Dataset content:
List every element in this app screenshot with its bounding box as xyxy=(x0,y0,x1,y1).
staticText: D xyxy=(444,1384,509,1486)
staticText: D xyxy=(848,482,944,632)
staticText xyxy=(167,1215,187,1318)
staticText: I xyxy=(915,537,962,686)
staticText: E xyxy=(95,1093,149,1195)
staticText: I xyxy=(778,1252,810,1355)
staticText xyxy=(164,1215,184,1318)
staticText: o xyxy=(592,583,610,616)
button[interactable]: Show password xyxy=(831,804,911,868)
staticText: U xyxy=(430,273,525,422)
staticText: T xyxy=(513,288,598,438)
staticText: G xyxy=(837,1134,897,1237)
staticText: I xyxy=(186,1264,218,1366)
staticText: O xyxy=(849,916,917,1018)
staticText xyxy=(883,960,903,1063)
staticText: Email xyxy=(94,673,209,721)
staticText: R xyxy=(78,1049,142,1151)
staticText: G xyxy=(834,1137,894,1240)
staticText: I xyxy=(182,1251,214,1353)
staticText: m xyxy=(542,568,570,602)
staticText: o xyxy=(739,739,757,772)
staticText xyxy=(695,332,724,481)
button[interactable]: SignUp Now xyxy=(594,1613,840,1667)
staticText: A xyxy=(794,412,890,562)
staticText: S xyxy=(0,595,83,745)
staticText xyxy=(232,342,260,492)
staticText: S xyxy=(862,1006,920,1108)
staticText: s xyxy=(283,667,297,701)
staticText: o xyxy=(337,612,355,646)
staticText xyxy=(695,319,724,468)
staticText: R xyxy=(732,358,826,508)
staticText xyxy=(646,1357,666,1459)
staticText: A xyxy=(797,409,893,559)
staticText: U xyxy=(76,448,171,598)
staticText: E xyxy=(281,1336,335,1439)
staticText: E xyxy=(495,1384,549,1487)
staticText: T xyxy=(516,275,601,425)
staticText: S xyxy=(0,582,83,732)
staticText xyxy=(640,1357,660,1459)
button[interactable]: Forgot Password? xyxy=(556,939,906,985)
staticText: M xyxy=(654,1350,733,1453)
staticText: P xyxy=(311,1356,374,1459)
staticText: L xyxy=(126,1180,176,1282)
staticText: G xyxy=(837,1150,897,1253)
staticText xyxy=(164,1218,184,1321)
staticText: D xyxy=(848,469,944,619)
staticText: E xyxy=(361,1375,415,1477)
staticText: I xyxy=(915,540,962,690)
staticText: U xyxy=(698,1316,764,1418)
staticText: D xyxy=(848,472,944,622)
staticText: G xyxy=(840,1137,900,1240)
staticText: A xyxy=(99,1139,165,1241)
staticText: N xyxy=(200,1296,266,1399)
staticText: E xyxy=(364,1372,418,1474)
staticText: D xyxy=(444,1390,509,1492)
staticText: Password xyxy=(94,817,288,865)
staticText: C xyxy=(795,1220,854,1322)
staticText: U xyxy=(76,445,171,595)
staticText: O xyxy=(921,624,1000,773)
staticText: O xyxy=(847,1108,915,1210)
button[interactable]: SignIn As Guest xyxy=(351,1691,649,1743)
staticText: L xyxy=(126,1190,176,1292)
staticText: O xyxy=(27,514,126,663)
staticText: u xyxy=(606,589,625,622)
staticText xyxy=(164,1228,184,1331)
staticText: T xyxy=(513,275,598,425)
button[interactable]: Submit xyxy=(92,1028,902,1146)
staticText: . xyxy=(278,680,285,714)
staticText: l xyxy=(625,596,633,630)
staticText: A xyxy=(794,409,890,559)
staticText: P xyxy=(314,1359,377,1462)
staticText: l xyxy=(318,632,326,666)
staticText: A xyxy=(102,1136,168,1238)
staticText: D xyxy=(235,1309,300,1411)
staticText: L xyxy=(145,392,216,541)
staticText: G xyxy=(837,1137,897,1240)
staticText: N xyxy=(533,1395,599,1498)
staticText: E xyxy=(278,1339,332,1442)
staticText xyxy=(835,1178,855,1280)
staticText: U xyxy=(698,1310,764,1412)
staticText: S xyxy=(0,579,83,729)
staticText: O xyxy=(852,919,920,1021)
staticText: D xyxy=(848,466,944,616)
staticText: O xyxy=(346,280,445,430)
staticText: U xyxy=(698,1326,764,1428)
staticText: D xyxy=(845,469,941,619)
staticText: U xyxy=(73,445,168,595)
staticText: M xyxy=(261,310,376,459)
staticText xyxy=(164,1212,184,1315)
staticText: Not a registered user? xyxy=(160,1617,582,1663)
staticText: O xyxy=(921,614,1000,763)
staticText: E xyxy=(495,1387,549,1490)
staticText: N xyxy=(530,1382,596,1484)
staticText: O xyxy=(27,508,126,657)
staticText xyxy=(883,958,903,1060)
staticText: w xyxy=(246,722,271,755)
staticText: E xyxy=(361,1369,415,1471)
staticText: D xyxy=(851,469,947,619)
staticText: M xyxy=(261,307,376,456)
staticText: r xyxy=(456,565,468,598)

...

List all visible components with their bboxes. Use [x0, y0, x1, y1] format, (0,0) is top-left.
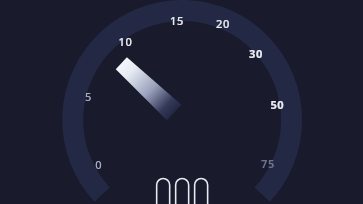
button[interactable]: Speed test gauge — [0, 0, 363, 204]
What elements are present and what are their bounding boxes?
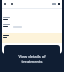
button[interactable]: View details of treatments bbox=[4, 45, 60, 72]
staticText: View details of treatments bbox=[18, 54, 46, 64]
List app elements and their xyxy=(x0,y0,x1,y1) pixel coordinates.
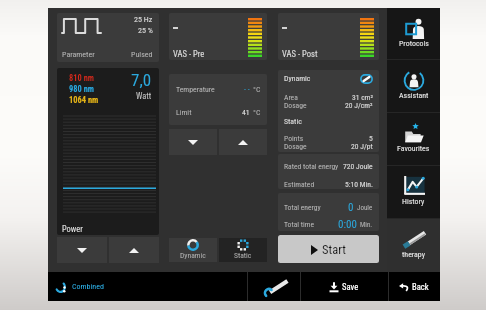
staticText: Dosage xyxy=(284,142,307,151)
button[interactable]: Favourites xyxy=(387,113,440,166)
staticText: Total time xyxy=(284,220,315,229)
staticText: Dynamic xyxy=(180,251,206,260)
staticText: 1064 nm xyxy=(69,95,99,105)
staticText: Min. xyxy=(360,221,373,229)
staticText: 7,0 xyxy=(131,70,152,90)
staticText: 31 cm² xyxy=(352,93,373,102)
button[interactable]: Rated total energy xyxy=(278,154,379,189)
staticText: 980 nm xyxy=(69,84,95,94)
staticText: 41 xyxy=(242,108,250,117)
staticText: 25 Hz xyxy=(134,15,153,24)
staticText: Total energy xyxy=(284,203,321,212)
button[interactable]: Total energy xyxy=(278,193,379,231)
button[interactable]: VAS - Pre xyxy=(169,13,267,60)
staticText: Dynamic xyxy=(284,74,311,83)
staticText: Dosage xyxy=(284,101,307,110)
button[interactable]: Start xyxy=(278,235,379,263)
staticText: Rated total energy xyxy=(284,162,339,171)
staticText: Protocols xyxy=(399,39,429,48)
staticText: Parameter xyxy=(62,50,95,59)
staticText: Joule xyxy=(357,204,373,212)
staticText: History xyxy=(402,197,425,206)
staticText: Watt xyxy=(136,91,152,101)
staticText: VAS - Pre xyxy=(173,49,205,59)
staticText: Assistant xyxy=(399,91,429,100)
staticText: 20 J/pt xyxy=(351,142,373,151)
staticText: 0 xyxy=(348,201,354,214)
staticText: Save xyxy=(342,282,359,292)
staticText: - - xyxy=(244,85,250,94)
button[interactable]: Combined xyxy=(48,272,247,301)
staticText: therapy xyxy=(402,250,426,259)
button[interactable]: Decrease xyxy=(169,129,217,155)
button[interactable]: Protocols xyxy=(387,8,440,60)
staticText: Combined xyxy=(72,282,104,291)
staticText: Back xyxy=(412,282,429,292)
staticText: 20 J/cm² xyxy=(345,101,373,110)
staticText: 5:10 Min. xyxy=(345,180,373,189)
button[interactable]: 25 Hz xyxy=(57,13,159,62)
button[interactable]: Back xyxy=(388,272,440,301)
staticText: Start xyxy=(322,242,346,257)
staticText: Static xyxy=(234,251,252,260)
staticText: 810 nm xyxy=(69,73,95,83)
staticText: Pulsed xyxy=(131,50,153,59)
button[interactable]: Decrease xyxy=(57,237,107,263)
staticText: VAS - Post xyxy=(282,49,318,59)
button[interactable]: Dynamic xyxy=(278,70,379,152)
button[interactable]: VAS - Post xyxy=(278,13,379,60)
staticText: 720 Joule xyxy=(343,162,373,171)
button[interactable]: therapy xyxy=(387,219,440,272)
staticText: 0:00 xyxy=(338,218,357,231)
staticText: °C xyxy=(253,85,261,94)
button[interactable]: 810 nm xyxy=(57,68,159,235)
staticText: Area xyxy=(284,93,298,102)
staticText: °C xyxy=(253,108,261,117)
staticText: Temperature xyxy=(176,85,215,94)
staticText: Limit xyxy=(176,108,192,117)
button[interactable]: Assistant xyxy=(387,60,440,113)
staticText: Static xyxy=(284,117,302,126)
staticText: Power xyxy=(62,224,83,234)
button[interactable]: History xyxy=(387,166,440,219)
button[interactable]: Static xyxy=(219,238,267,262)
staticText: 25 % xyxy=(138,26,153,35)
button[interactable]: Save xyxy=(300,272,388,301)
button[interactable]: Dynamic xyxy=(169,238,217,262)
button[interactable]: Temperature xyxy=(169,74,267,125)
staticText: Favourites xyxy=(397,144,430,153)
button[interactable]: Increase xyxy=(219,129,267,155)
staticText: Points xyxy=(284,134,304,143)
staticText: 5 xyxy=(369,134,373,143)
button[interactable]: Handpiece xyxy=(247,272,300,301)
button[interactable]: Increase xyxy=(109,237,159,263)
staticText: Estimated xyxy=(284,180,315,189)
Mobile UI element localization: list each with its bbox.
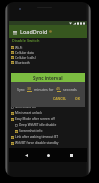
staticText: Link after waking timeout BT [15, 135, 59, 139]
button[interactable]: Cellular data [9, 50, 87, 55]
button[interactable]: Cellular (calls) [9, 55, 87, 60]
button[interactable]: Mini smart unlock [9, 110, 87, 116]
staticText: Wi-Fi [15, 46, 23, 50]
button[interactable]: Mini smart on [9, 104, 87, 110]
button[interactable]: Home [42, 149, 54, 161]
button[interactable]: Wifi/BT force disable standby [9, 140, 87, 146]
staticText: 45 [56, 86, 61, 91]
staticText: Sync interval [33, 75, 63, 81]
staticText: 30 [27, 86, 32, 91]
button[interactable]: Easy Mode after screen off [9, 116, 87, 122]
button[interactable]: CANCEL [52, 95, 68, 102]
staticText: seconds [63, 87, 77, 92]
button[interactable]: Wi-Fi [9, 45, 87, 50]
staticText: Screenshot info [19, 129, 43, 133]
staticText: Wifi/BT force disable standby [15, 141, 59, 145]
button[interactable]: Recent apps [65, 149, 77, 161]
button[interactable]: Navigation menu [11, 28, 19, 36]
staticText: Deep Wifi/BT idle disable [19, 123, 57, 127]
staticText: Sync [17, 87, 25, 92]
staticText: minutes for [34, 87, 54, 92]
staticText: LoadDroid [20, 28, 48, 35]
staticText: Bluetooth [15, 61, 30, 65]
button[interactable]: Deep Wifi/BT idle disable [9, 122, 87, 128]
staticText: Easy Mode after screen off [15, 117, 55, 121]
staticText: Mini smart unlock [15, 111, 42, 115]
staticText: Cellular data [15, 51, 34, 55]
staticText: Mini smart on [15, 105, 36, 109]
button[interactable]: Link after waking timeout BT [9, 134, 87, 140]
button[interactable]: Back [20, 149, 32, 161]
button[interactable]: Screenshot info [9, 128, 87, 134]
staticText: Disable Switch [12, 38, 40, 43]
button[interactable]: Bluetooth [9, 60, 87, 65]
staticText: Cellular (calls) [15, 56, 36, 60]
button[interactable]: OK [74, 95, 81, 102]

* * *

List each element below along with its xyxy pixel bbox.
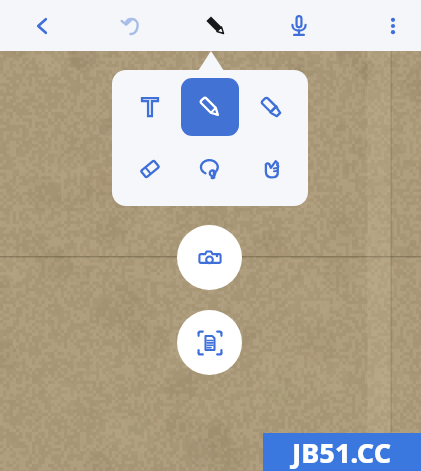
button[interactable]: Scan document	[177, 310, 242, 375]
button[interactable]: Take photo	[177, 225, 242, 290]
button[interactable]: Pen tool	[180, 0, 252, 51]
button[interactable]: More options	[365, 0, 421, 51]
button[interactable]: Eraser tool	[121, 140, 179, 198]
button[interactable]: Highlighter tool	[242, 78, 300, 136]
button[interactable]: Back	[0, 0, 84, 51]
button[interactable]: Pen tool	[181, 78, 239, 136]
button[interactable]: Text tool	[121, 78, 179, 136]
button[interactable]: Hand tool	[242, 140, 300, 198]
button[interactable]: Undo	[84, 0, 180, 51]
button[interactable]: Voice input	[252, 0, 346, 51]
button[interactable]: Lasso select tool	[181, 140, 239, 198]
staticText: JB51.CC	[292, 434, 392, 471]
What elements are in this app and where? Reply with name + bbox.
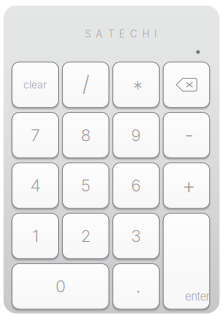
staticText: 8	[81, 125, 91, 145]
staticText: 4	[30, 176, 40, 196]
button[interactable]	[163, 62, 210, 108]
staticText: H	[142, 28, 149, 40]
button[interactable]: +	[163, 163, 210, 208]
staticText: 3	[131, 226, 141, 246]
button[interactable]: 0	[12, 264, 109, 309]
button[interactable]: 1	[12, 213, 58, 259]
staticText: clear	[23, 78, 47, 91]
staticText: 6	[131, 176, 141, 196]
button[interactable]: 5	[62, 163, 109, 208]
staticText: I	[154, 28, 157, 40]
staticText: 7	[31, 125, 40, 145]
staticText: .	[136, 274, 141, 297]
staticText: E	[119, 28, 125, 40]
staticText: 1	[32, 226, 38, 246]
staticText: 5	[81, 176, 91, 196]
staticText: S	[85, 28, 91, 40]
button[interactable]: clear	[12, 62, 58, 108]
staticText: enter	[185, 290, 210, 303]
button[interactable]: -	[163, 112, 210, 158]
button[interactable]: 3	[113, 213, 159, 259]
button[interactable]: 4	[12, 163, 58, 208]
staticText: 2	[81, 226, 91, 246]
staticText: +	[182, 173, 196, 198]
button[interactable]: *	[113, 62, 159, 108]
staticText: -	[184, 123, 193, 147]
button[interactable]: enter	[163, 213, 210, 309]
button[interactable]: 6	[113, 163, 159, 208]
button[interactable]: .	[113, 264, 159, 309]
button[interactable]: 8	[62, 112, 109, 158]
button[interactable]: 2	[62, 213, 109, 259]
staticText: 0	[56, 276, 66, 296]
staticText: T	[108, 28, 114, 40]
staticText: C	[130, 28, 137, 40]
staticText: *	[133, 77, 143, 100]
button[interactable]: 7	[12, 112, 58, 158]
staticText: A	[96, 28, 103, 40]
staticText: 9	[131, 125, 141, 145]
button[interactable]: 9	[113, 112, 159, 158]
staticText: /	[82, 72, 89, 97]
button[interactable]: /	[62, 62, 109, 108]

Problem to solve: Looking through the data above, copy out each line in which the string "waking" occurs.

Answer to this task:
staticText: Link after waking timeout BT [15, 135, 59, 139]
button[interactable]: Link after waking timeout BT [9, 134, 87, 140]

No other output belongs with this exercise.